Thursday, 12 July 2007

goodness me the kids are being so difficult at the moment and that alongside everything else is such hard work! the summer holidays are fast approaching which on the one hand is great! 6 weeks off work.... on the other hand what am i going to do for 6 weeks to keep these 2 occupied and stop me from going insane.... with no money!!!!!!!!!!!!!!!!!!!!!!!!
answers on a postcard :)

its milly's birthday on the 6th cant believe she is 3 already i dont feel like i have really appreciated her this year with the split and everything going on its so sad, and there in lies another akward situation who to invite to her party?? her father or the rest of her family and friends.... why is it always me stuck inthe middle??? i never asked for ANY of this!! :(

Thank God that He knows the best way - all i can do is rely on him and wait for direction.
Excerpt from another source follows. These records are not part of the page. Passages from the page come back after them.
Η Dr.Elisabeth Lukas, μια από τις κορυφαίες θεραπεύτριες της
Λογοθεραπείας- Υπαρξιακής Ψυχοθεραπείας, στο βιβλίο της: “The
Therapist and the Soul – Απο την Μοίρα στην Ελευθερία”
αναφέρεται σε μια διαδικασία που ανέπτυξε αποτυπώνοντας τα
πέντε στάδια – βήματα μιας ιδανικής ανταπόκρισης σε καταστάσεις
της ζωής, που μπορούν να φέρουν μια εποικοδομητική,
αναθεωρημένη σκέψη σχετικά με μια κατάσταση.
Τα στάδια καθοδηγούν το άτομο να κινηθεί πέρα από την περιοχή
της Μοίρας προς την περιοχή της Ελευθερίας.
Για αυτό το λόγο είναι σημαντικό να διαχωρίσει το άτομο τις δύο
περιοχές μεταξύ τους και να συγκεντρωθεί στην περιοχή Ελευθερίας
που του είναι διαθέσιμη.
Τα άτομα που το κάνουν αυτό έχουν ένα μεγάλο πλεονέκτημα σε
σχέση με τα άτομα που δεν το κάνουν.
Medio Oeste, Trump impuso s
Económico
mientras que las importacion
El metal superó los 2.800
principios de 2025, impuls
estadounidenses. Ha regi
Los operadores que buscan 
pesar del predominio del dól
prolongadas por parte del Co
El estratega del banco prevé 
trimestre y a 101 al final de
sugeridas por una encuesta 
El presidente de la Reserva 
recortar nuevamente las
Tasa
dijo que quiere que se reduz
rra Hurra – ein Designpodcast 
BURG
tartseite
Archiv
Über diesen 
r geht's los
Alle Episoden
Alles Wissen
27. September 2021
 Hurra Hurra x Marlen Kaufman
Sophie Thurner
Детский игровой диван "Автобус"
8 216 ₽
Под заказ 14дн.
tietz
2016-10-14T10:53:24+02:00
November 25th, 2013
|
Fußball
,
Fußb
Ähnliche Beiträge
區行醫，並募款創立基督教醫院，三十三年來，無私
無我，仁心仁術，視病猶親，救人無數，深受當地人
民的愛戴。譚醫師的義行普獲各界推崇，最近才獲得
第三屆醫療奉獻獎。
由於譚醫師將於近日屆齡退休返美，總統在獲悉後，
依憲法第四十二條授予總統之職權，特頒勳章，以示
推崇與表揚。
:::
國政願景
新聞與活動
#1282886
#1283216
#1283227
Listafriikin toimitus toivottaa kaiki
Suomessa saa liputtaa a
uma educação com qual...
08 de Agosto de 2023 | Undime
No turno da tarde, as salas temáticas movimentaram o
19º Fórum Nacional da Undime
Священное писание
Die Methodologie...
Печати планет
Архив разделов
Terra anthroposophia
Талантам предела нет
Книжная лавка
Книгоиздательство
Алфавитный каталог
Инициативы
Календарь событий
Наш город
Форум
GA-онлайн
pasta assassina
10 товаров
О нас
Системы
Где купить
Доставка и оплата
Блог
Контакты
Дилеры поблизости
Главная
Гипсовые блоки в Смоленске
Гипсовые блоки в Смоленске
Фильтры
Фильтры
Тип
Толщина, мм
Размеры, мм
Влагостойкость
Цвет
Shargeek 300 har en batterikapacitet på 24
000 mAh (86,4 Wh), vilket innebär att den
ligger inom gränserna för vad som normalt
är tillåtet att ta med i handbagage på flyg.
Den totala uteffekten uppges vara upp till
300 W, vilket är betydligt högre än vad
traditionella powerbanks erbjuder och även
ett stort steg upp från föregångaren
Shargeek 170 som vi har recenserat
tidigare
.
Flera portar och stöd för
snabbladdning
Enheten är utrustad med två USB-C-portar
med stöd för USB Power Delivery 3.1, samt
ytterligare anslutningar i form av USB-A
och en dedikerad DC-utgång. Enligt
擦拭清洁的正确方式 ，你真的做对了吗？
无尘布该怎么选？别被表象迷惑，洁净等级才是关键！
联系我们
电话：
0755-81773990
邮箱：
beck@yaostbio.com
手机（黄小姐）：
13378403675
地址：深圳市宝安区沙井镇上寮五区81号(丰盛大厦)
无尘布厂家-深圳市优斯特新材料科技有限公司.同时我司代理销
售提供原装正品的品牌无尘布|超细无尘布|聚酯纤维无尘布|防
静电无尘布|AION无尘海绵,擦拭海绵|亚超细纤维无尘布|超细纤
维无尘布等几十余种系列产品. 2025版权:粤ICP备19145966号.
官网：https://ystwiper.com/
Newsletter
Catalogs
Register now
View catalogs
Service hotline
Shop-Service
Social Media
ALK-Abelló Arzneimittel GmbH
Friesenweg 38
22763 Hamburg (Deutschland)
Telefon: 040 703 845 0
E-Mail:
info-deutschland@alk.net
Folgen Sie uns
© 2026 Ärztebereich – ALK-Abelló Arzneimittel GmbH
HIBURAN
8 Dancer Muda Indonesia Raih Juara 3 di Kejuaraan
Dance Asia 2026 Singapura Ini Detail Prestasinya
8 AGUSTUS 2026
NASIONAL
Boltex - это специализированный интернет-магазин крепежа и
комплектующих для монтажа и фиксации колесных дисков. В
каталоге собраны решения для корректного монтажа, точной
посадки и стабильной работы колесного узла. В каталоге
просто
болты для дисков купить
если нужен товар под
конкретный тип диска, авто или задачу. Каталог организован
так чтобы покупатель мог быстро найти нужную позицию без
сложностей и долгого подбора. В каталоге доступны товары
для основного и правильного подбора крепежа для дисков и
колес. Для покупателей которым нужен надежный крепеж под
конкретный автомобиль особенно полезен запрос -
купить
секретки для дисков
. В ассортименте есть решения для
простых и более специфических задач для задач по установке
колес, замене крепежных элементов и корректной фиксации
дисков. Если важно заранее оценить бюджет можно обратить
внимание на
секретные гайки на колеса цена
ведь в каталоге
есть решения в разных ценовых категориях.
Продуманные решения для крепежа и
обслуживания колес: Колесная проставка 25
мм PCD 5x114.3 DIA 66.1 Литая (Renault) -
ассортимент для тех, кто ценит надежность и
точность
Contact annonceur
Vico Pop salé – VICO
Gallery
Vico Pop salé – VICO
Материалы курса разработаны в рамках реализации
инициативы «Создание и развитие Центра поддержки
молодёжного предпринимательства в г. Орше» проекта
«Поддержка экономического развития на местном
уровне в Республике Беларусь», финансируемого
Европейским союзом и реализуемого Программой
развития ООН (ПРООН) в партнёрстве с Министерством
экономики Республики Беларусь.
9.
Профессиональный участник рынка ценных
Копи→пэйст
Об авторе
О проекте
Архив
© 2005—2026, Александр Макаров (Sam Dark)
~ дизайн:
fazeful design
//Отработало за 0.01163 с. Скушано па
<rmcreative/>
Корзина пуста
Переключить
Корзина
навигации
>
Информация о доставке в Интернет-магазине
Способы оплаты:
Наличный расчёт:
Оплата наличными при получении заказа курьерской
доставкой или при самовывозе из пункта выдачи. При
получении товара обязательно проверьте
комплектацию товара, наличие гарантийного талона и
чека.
he came round today, wanting to sort thru the photo's he can be so insensitive sometimes i havent been able to even look at them yet and he strolls in and sorts through them dismissing all the wedding photos... i just felt like crying but what can you do when the kids are there? and isaac keeps asking why dont you and mummy like each other any more when will you hug again?? its heart breaking!!!!

God help me!!!! cos well its just too much sometimes and well its a cert that if i didnt have God in my life i would not have got thru this past 12 months!!

just trusting him now for a better future cos i know he wont leave me.. jeremiah 29 v 11 says" for i know he plans i have for you says the lord" praise God for his awesome planning and for the fact that he knows!! the best plans and the right plans and all i have to do is trust him.

1 comment:

Foz said...

I'm sorry to hear things aren't going brilliantly Lynn.

But God is good and will see you through it all!

I'm here for a chat if you ever need one.